On the requested list, I bolded these portions and left in plain font the lists of sins. The emphasis is on the reality of who we are now in Christ, new creatures, forgiven, clean. As such, we are learning to live the new reality. Sometimes it takes time to wiggle out of some of those old garments.
The important thing is that God saves. He sees everything we do and loves us completely. Nothing surprises him. He sent his Son to die for those very sins. Jesus was aware of them as he hung on the cross. These sins can be freely confessed. Nothing need be hidden, and God has already done everything necessary to allow us to become new creatures in Christ.
God is merciful. He blesses us with grace we don’t deserve. He changes us from the inside out.
How is the Lord helping you out of your prison garb?

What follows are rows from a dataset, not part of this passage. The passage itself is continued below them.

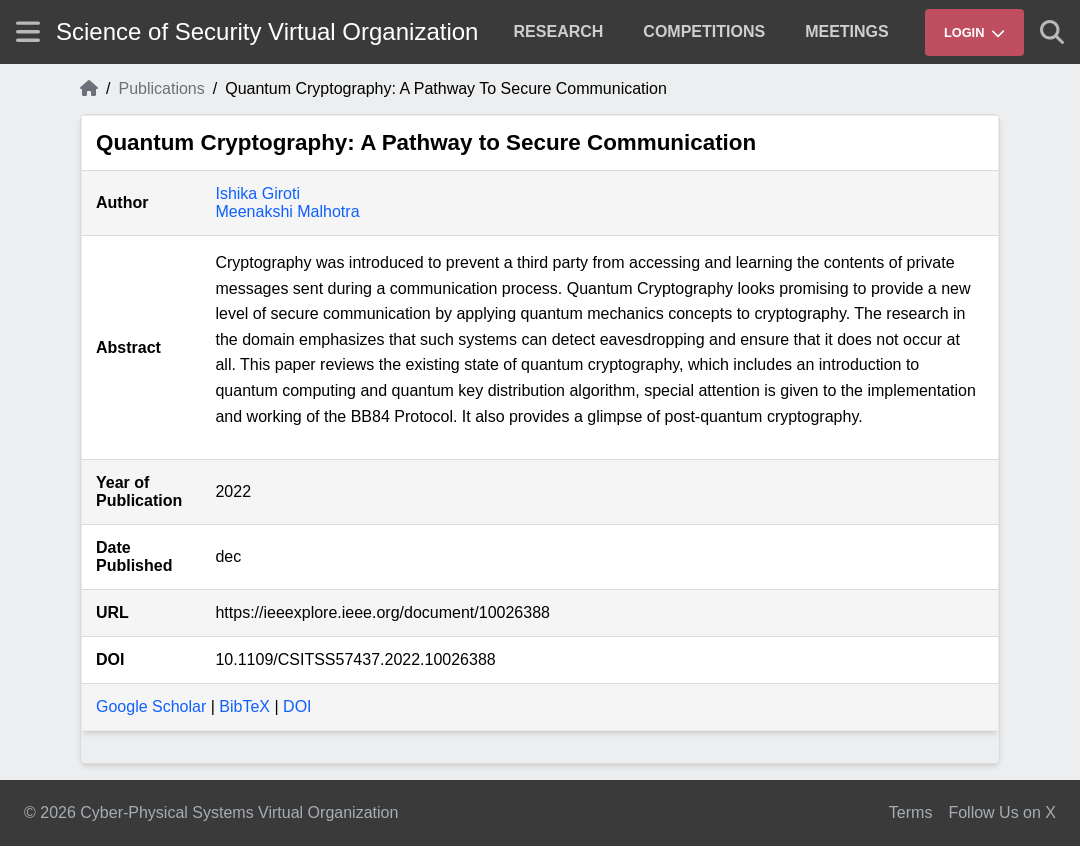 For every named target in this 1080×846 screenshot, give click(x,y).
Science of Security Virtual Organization (267, 31)
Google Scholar (151, 706)
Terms (911, 812)
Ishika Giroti (257, 193)
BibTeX (244, 706)
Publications (161, 88)
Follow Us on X (1002, 812)
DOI (297, 706)
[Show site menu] (28, 31)
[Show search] (1052, 32)
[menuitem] (559, 32)
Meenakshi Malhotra (287, 211) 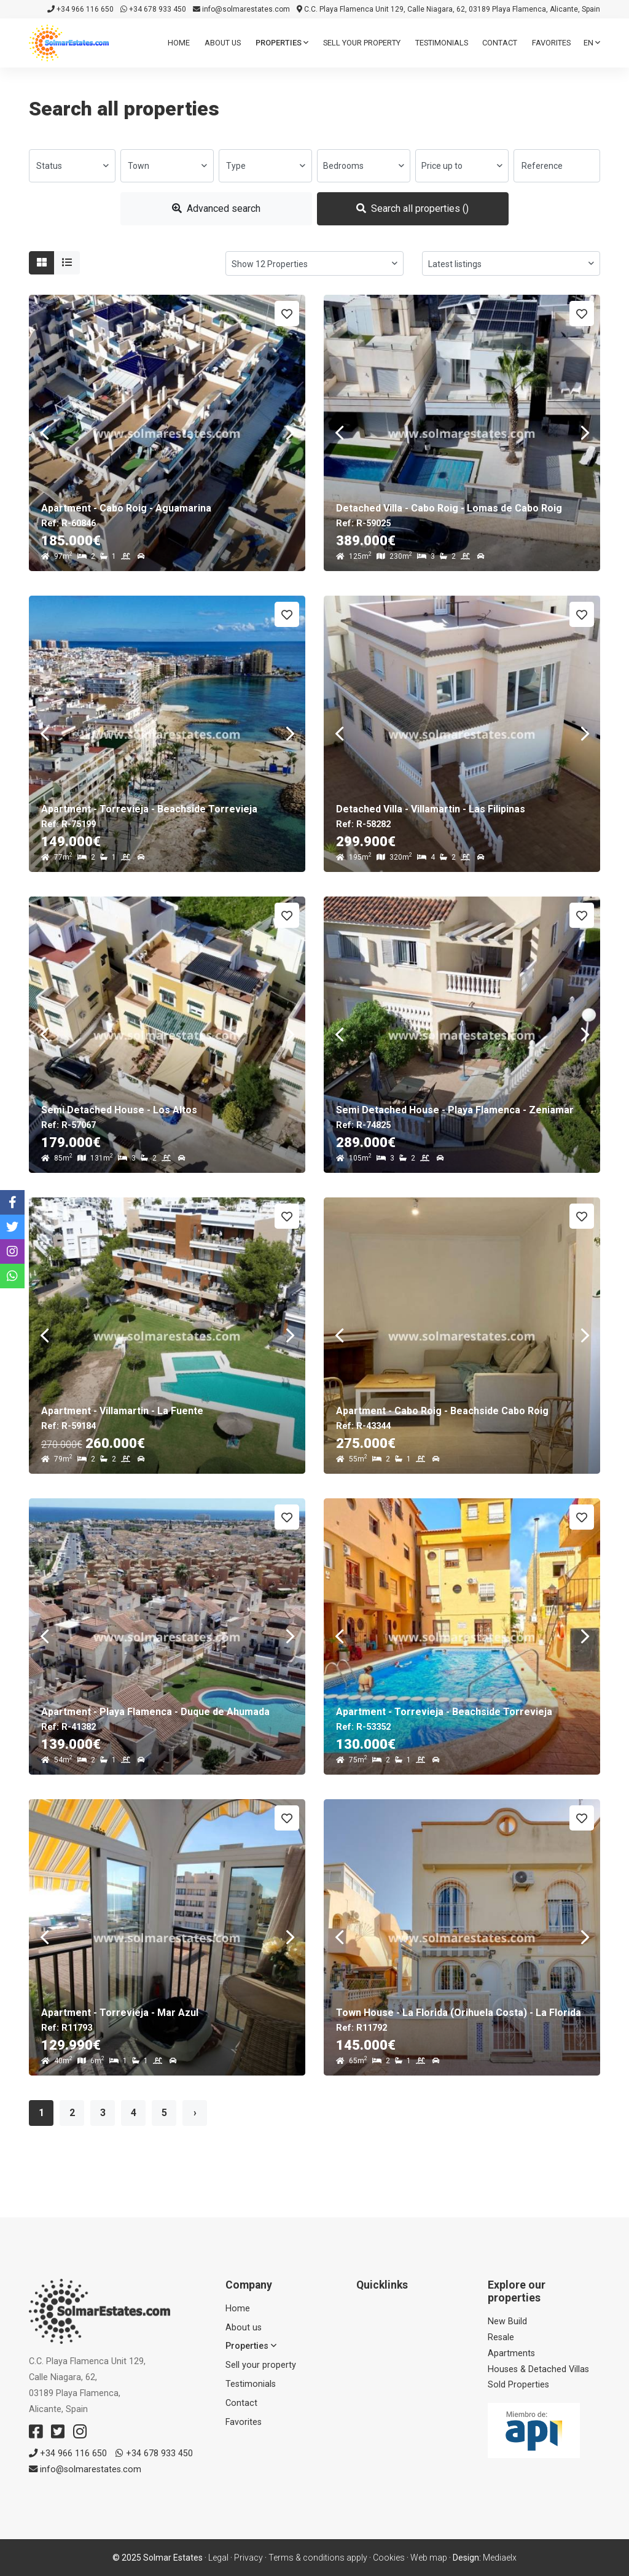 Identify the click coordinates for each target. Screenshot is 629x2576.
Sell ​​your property (361, 42)
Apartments (511, 2353)
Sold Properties (518, 2384)
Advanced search (216, 208)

By helping me realize that my sin is not any less offensive to the Lord than theirs. Also by showing me how much better what He wants me to put on, is for me, than what I currently am wearing. Showing me who he is and causing my desire to be like Him to grow by the power of the Spirit, letting go of that old garment and putting on His righteousness. Examples: Replacing the idolatry of control with seeing he is Sovereign, loves me and is trustworthy over what concerns me. Taking away the need to fix others and reminding me He is my Savior from sin and Shepherd, leaving Him as their Healer and Savior, entrusting them to the Spirit’s working. His love, joy, peace, patience, kindness, goodness, faithfulness and self-control flow from His very being and I want to be like him the more I learn who He is and what He has done for me. It keeps me more and more humble and compassionate and forgiving.

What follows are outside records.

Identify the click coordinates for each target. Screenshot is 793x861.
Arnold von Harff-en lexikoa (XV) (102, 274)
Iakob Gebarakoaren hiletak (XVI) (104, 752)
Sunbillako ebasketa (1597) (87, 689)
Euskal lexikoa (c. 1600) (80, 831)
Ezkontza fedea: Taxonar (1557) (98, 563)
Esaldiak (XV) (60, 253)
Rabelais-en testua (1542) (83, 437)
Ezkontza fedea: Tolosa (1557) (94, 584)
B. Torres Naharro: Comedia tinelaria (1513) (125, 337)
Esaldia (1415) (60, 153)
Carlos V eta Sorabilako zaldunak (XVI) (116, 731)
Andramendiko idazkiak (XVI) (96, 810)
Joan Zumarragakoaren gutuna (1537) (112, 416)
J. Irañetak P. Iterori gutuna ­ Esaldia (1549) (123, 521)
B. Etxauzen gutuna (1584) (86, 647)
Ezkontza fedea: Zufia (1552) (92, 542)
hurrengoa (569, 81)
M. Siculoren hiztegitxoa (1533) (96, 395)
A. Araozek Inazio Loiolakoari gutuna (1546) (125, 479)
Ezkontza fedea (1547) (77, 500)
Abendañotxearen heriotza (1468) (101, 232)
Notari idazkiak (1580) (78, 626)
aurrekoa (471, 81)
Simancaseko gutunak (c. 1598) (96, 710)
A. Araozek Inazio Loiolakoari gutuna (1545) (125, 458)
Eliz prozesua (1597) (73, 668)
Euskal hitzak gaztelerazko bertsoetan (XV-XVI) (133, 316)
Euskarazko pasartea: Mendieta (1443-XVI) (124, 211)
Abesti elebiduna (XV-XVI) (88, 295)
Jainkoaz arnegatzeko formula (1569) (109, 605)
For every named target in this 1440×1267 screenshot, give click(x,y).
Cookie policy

Good words, Kripsie Anne! I’ve been trying to hold onto that old garment of control lately, too. This trip toward publishing feels like I’m on a bucking bronco right now. I want the horse to slow down and walk, but I think bucking and running is the way it’s going to be. I’ve been praying all day for the Lord to guard my steps, guide my path, and keep me safe in his arms. Thank you for sharing!
I was wired to be a people-pleaser since childhood and desperately wanted to be loved.
These days I don’t NEED someone to need me in order to feel loved & valued.
God’s Love flows through me and I no longer expect anything from others (when I stay close to Him) in return because He fills me up.
At least on most days.
There are still days when I get lonely in a crowd at church.
In my E Stanley Jones devotional today he wrote about the new world we enter when in a relationship with Jesus – that it feels like we swallowed sunshine. I love that word picture!
I’m similar. Learning to value the Lord’s opinion above all others is helping me strip off the people-pleaser clothes. They’re difficult garments for a firstborn to peel off!
Wonderful post! I love your writing and it’s very thought provoking. What a blessing to be reminded that God doesn’t ever forget me or my circumstances. Thank you!
Thanks, Terrie! It’s a life-giving truth, isn’t it!